Operator: Thank you. The next question is also from Nelson [indiscernible]. He says, what are the prospects for Atech, a subsidiary of the Defense division. It currently makes radars and naval contractors of the nuclear submarine and the Tamandaré ship.

Francisco Gomes Neto: Wow, Nelson, you’re very well informed when it comes to defense. Well, our focus on financial discipline, efficiency and innovation also goes to our subsidiaries, Atech is a 100% Embraer. Atech has been showing considerable improvements in its performance both in terms of growth and revenue. Last year Atech deliver an EBITDA of 18%, which is fantastic performance and it’s been growing. So we have high hopes for new businesses, including vector, which is the new Atech product to support the eVTOLs operation.

Operator: Thank you. The next question is from Pablo Diaz.

Unidentified Analyst: Any advances on the LOI E195-E2 from Aerolíneas Argentinas? Would you prefer, do you think that will become a firm order after the change in the government?
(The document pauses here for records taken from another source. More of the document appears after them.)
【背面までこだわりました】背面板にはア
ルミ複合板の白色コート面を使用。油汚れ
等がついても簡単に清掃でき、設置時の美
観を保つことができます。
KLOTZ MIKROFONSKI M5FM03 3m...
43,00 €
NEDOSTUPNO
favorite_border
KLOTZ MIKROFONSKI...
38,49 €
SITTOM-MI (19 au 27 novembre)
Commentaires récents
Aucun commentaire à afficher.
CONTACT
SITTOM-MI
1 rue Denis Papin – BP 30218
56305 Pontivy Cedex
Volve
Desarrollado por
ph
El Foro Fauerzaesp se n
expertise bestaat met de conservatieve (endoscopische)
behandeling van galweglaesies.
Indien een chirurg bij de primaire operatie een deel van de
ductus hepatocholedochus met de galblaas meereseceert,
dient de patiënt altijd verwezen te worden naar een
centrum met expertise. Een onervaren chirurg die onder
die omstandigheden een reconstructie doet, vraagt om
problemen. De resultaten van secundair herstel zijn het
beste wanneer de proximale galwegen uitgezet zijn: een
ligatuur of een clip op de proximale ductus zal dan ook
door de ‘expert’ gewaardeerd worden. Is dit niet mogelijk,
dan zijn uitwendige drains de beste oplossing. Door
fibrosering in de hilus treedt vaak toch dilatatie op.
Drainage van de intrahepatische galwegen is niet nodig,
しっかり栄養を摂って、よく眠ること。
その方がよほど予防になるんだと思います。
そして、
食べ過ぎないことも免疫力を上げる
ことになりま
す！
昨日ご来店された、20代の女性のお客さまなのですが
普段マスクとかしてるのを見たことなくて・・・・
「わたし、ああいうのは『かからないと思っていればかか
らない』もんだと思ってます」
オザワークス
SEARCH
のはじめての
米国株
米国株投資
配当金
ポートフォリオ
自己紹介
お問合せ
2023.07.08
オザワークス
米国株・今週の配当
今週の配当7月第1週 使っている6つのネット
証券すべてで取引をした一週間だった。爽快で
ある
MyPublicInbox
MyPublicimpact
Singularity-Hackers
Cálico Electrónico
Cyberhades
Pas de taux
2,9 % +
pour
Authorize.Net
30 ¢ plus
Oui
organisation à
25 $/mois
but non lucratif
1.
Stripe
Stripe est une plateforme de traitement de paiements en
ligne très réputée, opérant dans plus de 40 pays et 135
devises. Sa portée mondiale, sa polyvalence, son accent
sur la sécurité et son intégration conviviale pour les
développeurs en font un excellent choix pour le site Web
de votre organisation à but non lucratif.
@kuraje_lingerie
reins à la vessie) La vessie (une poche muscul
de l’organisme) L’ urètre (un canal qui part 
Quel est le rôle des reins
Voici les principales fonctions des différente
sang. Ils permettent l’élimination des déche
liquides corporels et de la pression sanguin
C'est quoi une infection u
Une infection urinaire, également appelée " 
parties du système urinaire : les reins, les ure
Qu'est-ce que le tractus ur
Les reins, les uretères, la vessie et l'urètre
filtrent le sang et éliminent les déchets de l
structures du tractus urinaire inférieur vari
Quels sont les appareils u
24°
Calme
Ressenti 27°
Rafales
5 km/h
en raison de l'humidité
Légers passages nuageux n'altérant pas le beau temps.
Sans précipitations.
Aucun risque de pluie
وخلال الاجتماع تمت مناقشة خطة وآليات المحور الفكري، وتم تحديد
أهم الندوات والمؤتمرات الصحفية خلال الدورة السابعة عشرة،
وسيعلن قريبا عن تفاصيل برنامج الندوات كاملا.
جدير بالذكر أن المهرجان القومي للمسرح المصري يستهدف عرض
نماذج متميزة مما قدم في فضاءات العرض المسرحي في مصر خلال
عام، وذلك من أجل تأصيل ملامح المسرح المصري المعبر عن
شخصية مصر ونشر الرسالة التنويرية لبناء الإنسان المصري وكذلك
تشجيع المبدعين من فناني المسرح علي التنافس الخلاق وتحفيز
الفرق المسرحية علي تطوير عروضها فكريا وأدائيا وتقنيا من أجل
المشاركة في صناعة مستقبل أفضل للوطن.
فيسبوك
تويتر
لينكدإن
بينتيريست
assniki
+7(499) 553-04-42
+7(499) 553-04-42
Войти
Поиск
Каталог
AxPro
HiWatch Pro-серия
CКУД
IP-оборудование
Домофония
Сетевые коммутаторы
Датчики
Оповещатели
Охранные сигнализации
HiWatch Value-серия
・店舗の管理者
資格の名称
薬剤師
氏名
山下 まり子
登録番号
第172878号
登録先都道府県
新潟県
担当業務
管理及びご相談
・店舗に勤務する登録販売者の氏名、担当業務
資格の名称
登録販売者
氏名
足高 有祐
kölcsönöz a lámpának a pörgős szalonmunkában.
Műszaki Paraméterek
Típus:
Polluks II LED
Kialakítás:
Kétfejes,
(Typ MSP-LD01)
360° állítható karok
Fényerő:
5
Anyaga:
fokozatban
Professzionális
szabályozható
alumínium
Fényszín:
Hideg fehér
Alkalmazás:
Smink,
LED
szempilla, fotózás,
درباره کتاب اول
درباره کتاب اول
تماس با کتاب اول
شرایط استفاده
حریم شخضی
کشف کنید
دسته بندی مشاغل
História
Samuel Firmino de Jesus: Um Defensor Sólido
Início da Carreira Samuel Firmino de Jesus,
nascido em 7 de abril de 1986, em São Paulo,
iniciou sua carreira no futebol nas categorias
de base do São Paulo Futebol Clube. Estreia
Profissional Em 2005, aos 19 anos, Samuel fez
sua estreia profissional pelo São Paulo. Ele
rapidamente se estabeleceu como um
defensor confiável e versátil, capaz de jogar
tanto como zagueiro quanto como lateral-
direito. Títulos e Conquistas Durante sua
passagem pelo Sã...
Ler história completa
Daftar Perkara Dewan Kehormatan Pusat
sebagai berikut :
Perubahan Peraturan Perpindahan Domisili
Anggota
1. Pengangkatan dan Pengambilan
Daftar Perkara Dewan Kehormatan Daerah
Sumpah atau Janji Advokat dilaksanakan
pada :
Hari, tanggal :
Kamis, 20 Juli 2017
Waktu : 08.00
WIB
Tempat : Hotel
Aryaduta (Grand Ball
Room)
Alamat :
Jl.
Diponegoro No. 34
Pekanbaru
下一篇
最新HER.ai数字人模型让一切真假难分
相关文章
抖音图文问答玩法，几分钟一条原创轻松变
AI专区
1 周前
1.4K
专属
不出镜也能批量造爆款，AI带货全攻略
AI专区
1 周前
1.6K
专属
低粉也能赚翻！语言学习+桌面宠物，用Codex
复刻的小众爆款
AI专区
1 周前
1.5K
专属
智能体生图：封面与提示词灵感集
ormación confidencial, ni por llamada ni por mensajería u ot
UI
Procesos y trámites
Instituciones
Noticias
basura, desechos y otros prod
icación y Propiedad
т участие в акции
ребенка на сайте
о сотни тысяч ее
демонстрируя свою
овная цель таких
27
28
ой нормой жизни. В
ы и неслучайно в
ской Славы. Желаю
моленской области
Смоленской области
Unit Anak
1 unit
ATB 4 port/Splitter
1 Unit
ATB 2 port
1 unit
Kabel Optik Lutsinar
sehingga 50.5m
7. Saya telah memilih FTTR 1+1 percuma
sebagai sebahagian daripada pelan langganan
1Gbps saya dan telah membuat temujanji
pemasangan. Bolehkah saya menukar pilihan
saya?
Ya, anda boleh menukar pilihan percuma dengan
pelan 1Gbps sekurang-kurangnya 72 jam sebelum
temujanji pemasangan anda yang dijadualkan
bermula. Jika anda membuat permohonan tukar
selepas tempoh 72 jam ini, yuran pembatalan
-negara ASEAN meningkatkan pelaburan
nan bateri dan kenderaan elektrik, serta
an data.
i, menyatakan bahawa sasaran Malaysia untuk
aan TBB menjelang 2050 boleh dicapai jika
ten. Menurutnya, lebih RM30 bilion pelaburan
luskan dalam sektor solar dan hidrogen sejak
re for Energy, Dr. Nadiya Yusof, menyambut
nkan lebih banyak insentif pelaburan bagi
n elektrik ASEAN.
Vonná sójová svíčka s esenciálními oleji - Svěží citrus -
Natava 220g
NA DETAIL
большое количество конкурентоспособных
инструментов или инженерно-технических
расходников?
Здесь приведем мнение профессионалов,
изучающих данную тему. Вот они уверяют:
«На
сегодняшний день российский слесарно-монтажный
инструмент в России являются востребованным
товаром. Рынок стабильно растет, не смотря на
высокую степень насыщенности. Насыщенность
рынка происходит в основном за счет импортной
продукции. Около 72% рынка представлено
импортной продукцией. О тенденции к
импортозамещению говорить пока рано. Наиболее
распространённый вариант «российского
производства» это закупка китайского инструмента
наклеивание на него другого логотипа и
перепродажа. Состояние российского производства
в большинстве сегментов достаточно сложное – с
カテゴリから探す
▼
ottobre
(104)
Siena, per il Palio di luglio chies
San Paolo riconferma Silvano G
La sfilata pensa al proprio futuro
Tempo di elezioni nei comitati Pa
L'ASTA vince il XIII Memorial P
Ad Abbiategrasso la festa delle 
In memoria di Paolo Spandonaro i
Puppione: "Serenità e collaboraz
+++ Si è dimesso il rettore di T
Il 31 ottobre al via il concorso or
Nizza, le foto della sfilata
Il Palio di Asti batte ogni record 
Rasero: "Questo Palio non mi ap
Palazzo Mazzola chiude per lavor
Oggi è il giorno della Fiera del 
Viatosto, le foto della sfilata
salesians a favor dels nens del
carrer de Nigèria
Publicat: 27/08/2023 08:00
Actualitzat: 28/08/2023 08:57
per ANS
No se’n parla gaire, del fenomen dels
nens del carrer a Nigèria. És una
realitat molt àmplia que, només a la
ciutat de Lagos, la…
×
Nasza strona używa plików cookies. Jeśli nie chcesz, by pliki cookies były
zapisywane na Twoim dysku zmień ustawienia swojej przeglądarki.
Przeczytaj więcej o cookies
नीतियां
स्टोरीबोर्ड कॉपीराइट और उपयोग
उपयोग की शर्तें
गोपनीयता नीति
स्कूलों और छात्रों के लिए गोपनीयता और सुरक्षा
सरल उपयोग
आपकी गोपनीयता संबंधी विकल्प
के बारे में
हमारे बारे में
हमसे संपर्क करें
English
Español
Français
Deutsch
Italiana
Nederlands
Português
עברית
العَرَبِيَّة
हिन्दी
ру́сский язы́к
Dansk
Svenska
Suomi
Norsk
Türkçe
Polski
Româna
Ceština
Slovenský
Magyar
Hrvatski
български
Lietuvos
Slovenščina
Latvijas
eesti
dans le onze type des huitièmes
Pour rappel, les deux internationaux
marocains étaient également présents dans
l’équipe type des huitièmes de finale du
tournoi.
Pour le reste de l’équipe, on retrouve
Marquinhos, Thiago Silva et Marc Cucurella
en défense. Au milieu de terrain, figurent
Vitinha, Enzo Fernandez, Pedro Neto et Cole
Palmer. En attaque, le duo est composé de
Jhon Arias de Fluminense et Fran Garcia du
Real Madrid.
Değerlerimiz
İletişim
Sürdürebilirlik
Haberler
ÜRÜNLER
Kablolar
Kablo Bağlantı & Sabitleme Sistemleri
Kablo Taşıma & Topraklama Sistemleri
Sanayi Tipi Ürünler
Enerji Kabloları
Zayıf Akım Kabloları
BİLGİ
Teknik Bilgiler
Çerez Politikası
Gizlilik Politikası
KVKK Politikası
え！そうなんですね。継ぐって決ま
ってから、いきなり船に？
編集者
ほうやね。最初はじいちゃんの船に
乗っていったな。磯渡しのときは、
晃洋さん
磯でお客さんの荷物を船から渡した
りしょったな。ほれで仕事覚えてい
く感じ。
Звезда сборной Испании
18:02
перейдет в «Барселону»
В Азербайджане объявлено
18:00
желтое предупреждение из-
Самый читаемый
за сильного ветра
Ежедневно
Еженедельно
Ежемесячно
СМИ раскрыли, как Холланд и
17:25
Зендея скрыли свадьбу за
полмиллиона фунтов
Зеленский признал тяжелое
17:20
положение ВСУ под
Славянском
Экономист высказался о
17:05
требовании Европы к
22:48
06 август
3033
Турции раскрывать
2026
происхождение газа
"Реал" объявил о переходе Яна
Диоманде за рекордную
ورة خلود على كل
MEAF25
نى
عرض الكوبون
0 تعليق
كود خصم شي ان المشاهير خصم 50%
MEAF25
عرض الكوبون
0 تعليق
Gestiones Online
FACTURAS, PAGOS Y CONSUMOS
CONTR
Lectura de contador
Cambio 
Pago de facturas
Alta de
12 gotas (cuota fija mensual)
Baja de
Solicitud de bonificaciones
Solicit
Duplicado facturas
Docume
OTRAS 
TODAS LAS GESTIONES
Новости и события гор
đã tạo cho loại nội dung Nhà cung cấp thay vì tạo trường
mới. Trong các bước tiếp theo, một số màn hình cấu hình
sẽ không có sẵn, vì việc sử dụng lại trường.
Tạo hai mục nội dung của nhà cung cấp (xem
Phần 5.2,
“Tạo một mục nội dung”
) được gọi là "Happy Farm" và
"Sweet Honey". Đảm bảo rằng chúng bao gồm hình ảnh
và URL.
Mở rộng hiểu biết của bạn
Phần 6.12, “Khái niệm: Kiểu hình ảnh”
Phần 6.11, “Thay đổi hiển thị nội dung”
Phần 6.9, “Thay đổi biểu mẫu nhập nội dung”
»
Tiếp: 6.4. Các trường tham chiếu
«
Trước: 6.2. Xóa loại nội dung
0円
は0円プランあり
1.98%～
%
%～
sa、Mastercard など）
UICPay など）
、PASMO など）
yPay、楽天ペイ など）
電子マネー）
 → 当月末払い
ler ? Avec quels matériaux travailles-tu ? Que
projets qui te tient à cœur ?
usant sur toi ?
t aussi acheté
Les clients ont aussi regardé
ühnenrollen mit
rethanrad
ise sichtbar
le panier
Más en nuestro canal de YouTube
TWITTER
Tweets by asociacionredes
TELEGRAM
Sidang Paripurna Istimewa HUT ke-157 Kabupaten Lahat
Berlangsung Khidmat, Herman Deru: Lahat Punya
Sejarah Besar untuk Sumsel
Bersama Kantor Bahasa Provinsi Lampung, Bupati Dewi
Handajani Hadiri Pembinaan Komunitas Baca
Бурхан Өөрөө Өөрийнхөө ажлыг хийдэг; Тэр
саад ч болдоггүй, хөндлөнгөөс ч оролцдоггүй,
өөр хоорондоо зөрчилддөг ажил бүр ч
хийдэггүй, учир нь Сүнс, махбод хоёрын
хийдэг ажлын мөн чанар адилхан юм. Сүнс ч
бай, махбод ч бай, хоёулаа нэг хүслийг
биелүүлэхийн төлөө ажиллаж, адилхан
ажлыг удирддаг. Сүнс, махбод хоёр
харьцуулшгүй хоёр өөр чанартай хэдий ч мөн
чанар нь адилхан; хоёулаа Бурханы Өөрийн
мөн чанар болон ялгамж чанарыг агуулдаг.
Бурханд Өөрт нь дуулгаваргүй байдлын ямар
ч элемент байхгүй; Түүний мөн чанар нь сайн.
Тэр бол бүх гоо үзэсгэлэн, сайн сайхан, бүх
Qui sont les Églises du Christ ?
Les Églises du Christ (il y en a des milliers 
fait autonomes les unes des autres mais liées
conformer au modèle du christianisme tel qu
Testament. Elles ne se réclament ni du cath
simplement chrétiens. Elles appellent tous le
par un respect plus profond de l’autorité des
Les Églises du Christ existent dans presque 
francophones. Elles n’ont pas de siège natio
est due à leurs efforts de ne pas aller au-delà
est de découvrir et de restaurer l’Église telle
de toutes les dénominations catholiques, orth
Francisco Gomes Neto: Well, thank you for your question. Before the government change, we had made considerable progress in our negotiations to replace the old E1s by E2s in Aerolíneas Argentinas. Now with the change in government that process has been interrupted and we’re waiting. We believe E2 to be the best solution to replace E1s in other markets as well as that of Argentina. So right now we’re just waiting.

Operator: Thank you. [Operator Instructions] The next question is from [indiscernible]. Please go ahead. Mr. Martins.

Unidentified Analyst: Hello everyone. First of all, congratulations on Embraer’s results. I have a question. Can you hear me? Okay.

Francisco Gomes Neto: Yes, please go ahead, Carlos.

Unidentified Analyst: Great. You announced the material fact about freezing the E2 aircraft. I’d like to hear about the certification, considering that four years from now, you’re going to resume that project, does Embraer have a specific date for its certification? And also considering the question about the U.S. do you have any prospects of the 190 or 195E2 for that market as well?

Francisco Gomes Neto: About E175-E2? It has already flown. We have had a test flight with that aircraft. We’re just delaying the conclusion of the development because the U.S. market is still closed for that market due to the scope clause. Because the E175-E2 does not meet the scope clause. That’s the only reason why, once we realize that there will be a change to the scope clause that will become more flexible, then we will resume that project. And we believe certification could take place in a short period of time. A few years, only because the aircraft is practically ready. So we just need to conclude some developments, some of which are quite important, but we don’t really have a deadline, we don’t have a set date to tell you how long after we resume the project the aircraft will be certified. There’s something else. I think you can support me with the answer. What is it?

Unidentified Analyst: I asked about your prospects to sell E190 and E175-E2, which have already been certified to be sold in the U.S. okay.

Francisco Gomes Neto: We have great prospects, Carlos. We’re already working on it. We’re not allowed to disclose it yet, but we are working with some American airlines and showing them the benefits of having an aircraft the size of E195, especially A2 for regional flights and the [indiscernible], the large ones. So we’re moving forward in convincing them. And we hope that in the next two years we should have some good news coming from North America for our E2s.

Operator: Thank you. This concludes the Q&A session and Embraer’s conference for today. Thank you very much for joining us and have a great day.